Brief:
"several" is the word to look for; copy each line of the listing where it occurs.

Data extracts:
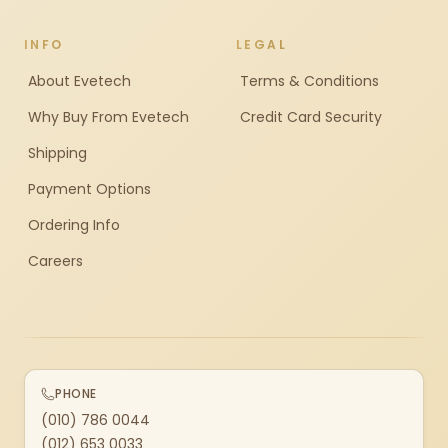
INFO
LEGAL
About Evetech
Terms & Conditions
Why Buy From Evetech
Credit Card Security
Shipping
Payment Options
Ordering Info
Careers
PHONE
(010) 786 0044
(012) 653 0033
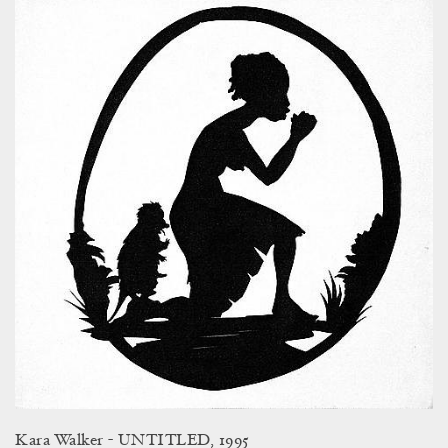
Kara Walker - UNTITLED, 1995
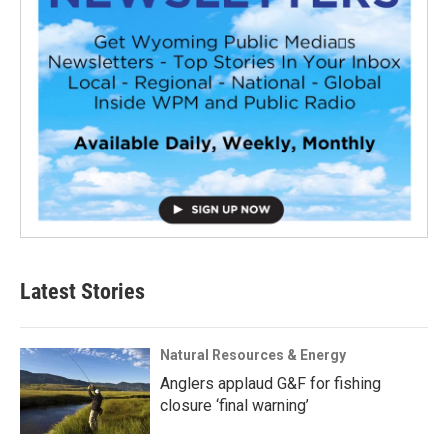
Latest Stories
Natural Resources & Energy
Anglers applaud G&F for fishing
closure ‘final warning’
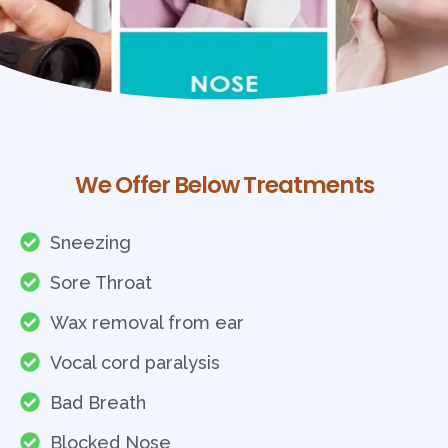
We Offer Below Treatments
Sneezing
Sore Throat
Wax removal from ear
Vocal cord paralysis
Bad Breath
Blocked Nose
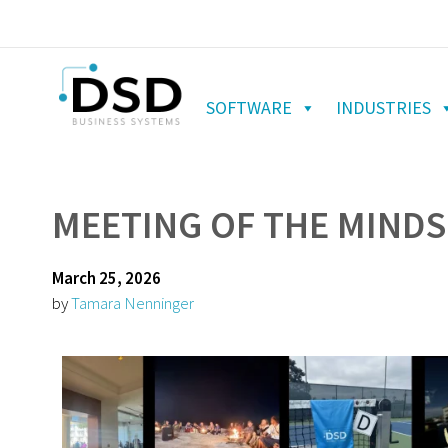
SOFTWARE
INDUSTRIES
MEETING OF THE MINDS
March 25, 2026
by
Tamara Nenninger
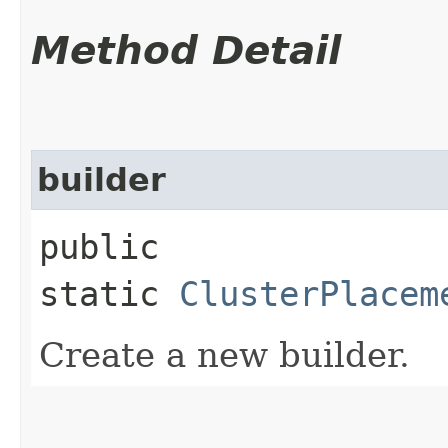
Method Detail
builder
public
static
ClusterPlacem
Create a new builder.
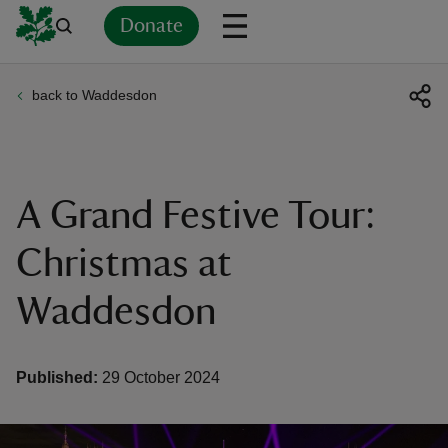
Donate
back to Waddesdon
Back
Back
Back
Back
Back
Back
Back
Back
Back
Back
ver
n
A Grand Festive Tour:
Christmas at
Waddesdon
rship
rt
Published:
29 October 2024
ays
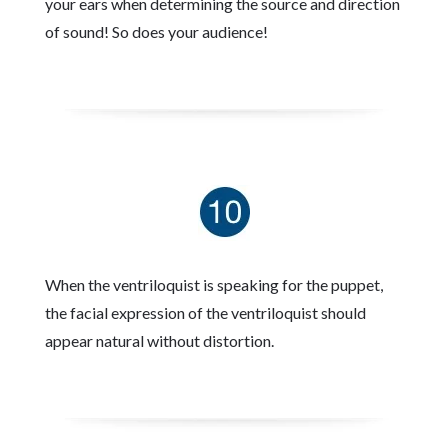
your ears when determining the source and direction
of sound! So does your audience!
When the ventriloquist is speaking for the puppet,
the facial expression of the ventriloquist should
appear natural without distortion.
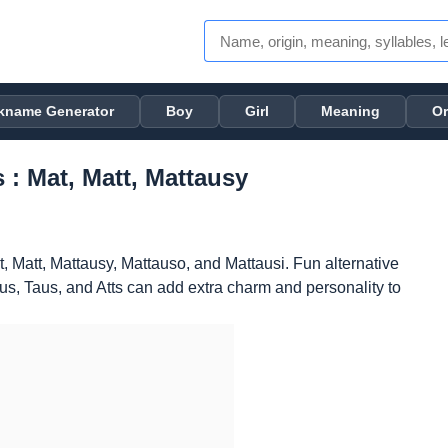
kname Generator
Boy
Girl
Meaning
Or
 : Mat, Matt, Mattausy
, Matt, Mattausy, Mattauso, and Mattausi. Fun alternative
, Taus, and Atts can add extra charm and personality to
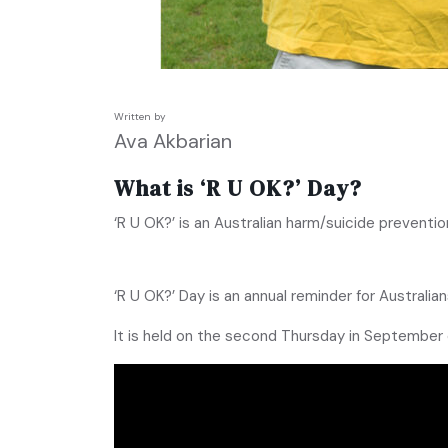
Written by
Ava Akbarian
What is ‘R U OK?’ Day?
‘R U OK?’ is an Australian harm/suicide prevent
‘R U OK?’ Day is an annual reminder for Australian
It is held on the second Thursday in September 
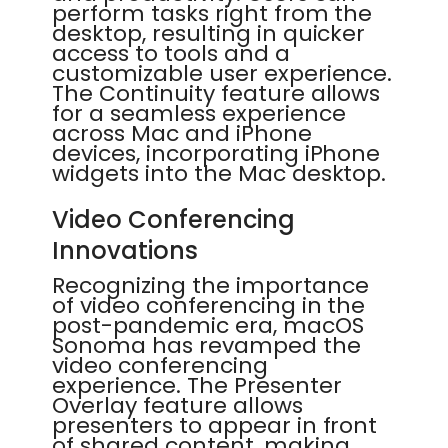
perform tasks right from the
desktop, resulting in quicker
access to tools and a
customizable user experience.
The Continuity feature allows
for a seamless experience
across Mac and iPhone
devices, incorporating iPhone
widgets into the Mac desktop.
Video Conferencing
Innovations
Recognizing the importance
of video conferencing in the
post-pandemic era, macOS
Sonoma has revamped the
video conferencing
experience. The Presenter
Overlay feature allows
presenters to appear in front
of shared content, making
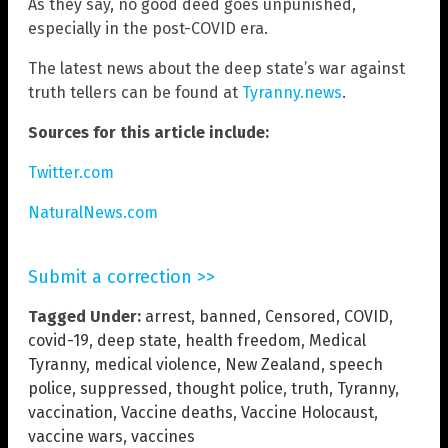
As they say, no good deed goes unpunished,
especially in the post-COVID era.
The latest news about the deep state’s war against
truth tellers can be found at
Tyranny.news
.
Sources for this article include:
Twitter.com
NaturalNews.com
Submit a correction >>
Tagged Under:
arrest
,
banned
,
Censored
,
COVID
,
covid-19
,
deep state
,
health freedom
,
Medical
Tyranny
,
medical violence
,
New Zealand
,
speech
police
,
suppressed
,
thought police
,
truth
,
Tyranny
,
vaccination
,
Vaccine deaths
,
Vaccine Holocaust
,
vaccine wars
,
vaccines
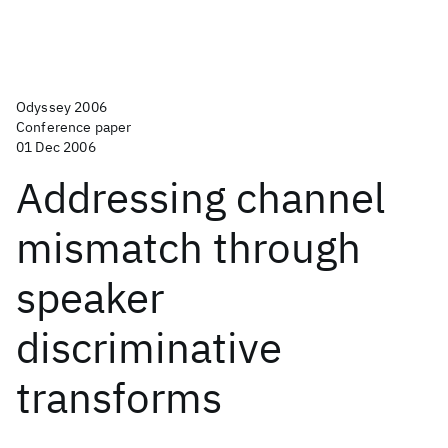
Odyssey 2006
Conference paper
01 Dec 2006
Addressing channel
mismatch through
speaker
discriminative
transforms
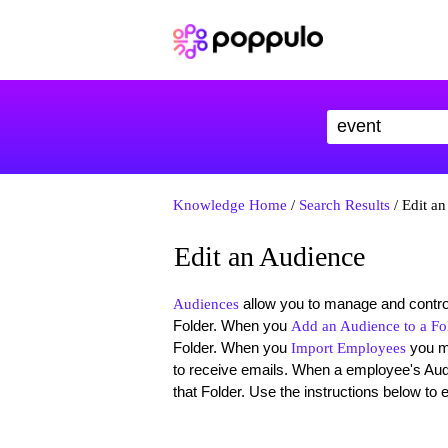
Knowledge Home
/
Search Results
/ Edit a
Edit an Audience
allow you to manage and control
Audiences
Folder. When you
Add an Audience to a Fo
Folder. When you
you 
Import Employees
to receive emails. When a employee's Aud
that Folder. Use the instructions below to 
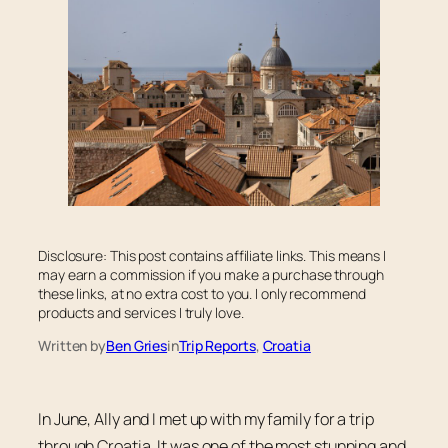
Disclosure: This post contains affiliate links. This means I
may earn a commission if you make a purchase through
these links, at no extra cost to you. I only recommend
products and services I truly love.
Written by
Ben Gries
in
Trip Reports
, 
Croatia
In June, Ally and I met up with my family for a trip
through Croatia. It was one of the most stunning and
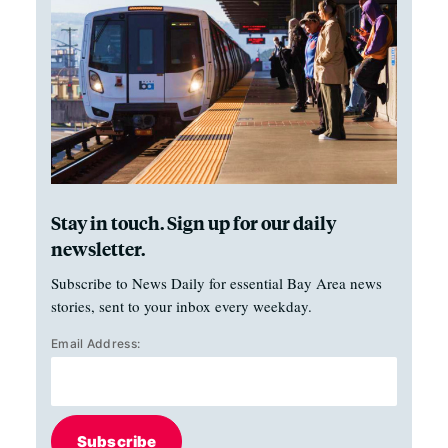
Stay in touch. Sign up for our daily
newsletter.
Subscribe to News Daily for essential Bay Area news
stories, sent to your inbox every weekday.
Email Address:
Subscribe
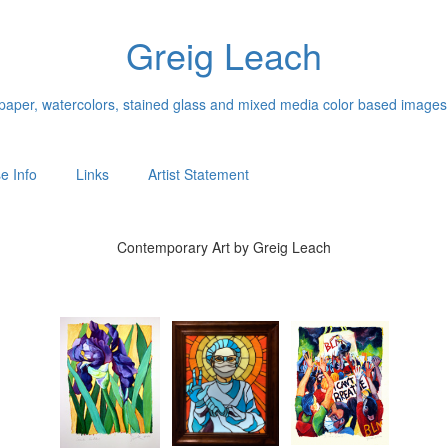
Greig Leach
n paper, watercolors, stained glass and mixed media color based images
e Info
Links
Artist Statement
Contemporary Art by Greig Leach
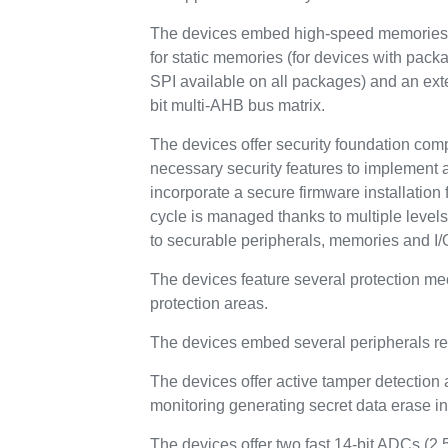
The devices embed high-speed memories (
for static memories (for devices with pa
SPI available on all packages) and an ex
bit multi-AHB bus matrix.
The devices offer security foundation com
necessary security features to implement 
incorporate a secure firmware installation f
cycle is managed thanks to multiple level
to securable peripherals, memories and I/
The devices feature several protection m
protection areas.
The devices embed several peripherals re
The devices offer active tamper detection 
monitoring generating secret data erase in 
The devices offer two fast 14-bit ADCs (2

Response area:
The devices feature several protection m
The devices embed several peripherals re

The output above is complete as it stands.